L’Atléti compact au milieu
On l’a vu tout au long de saison, si l’Atléti défend (parfois) très bas et toujours d’une façon très compacte, elle est aussi capable de produire un énorme pressing par séquences. C’est aussi ce qui fait sa force dans un cœur du jeu où elle aura collecté la plus part des récupérations. Chelsea face à l’Atlético, c’est aussi deux façons de défendre qui s’opposent : A Chelsea, les milieux viennent entourer un back four compact, alors que chez Simeone, les milieux sont très proches les uns des autres à la perte du ballon, alors que le latéral délaisse les trois autres défenseurs pour chasser son adversaire direct, ou même aider le pressing.
C’est la présence de Felipe Luis sur une phase de pressing qui permet la récupération qui provoque la grosse occasion de Diego Costa à la 19e minute. Souvent, les présences combinées, sur un petit périmètre de 3 des 4 milieux (Thiago, Suarez et le milieu du côté ou se déroule l’action) et du latéral concerné a permis un surnombre et une récupération.
Les mots d’Hazard
Si l’Atlético montre déjà de belles dispositions dans le pressing et l’attaque « placée rapide », l’ouverture du score va à la fois valider les choix de Mourinho, et souligner les mérites de ses joueurs offensifs dans cette configuration.
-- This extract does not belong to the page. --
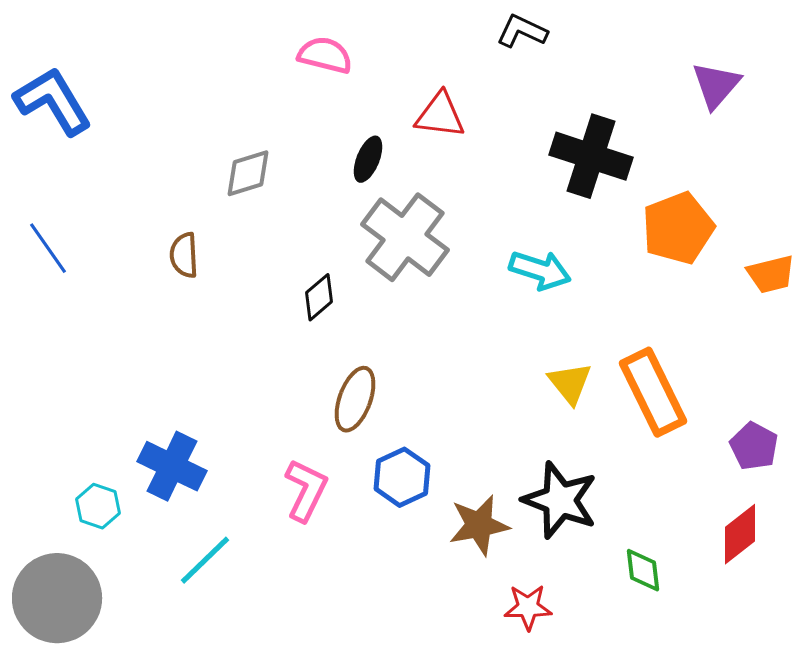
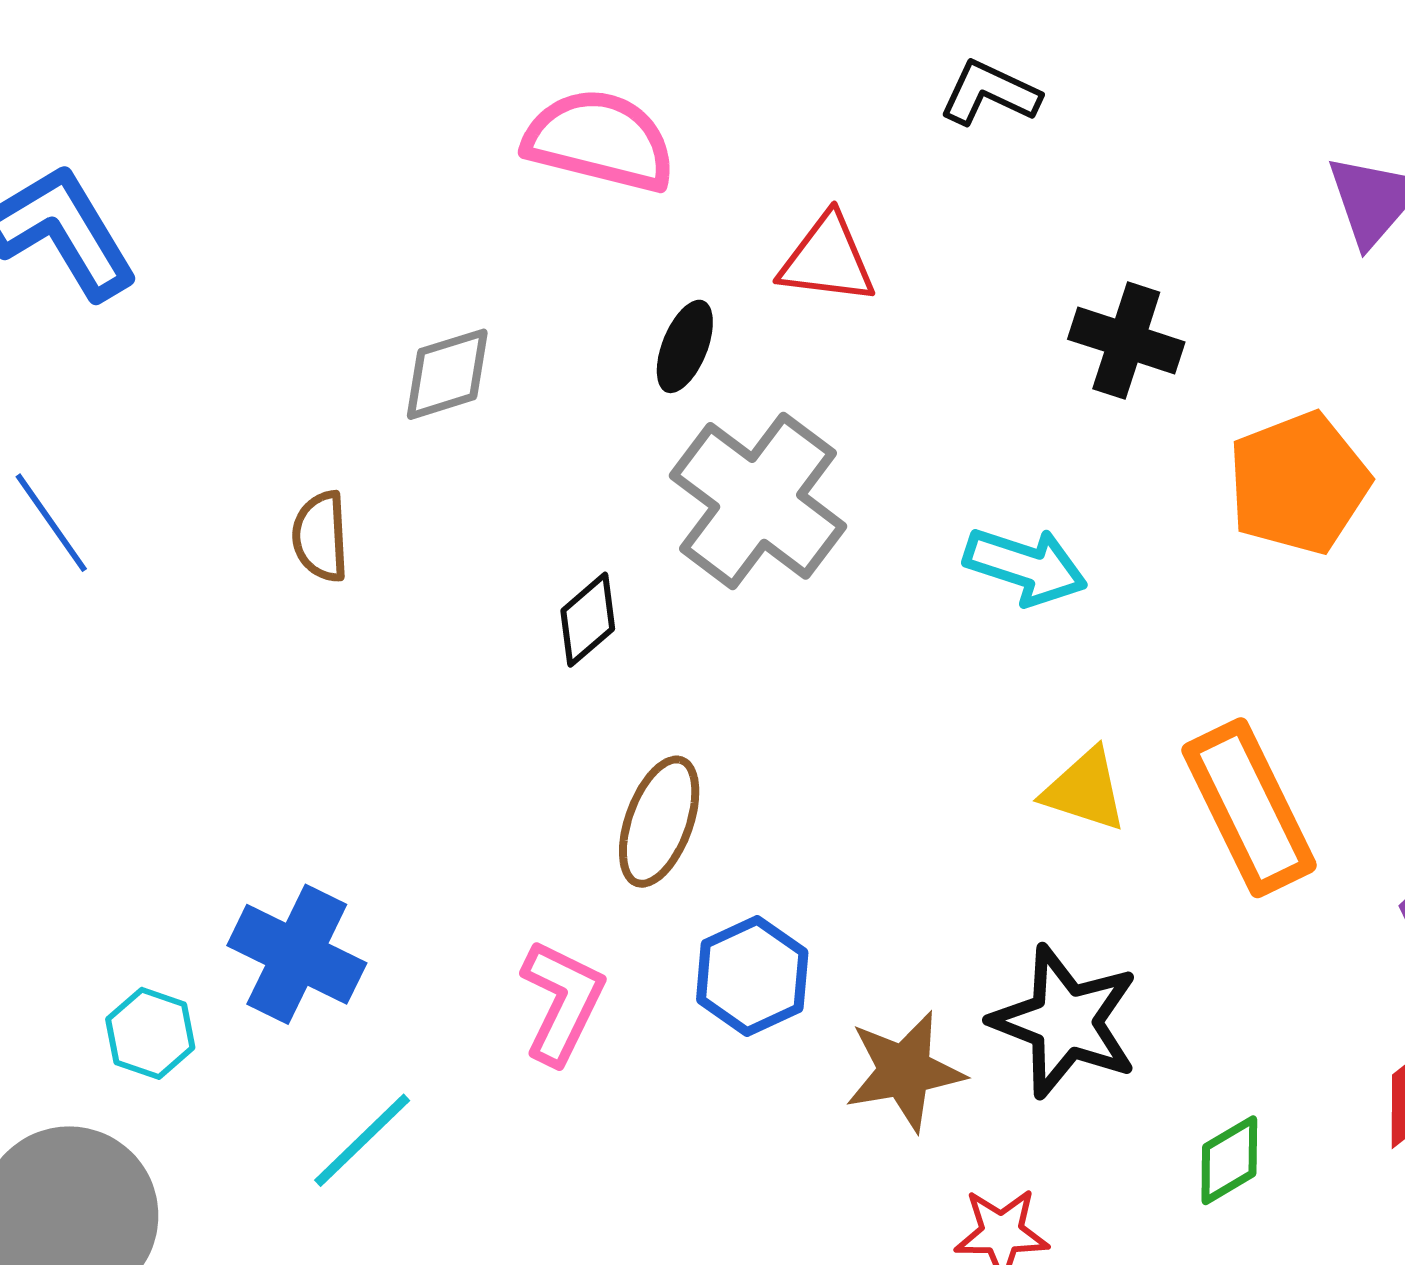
pink semicircle: (325, 55) -> (600, 141), size x1.4
black cross: (591, 156) -> (1126, 341), size x0.7
yellow triangle: (570, 383) -> (1085, 790), turned -33
green diamond: (643, 570) -> (1229, 1160), turned 66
Chelsea marque en attaque placée, après que Willian a remporté un 1 contre 2 face à Godin et Felipe Luis, permettant à Azpilicueta de trouver Torres. Déjà, avant la touche qui précède la passe d’Ivanovic, Hazard avait dû aller au charbon face à Juanfran, à la poursuite d’une chandelle négligemment balancée par David Luiz, dans les mêmes conditions que sur la première occasion de Ramires.
La tâche ingrate qui lui fut confiée et le match pénible qu’il a vécu expliquent sûrement sa frustration, et ses propos surprenants d’après match : « Chelsea n’est pas fait pour jouer au foot. On est bons en contre (…) On l’a bien fait ce soir puisqu’on a marqué. On me demande souvent de faire la différence tout seul, ce n’est pas facile ». Si le surnombre est créé par l’Atlético, on peut noter qu’Ivanovic trouve Willian dans le même espace qu’Iniesta sur le but de Neymar au Camp Nou.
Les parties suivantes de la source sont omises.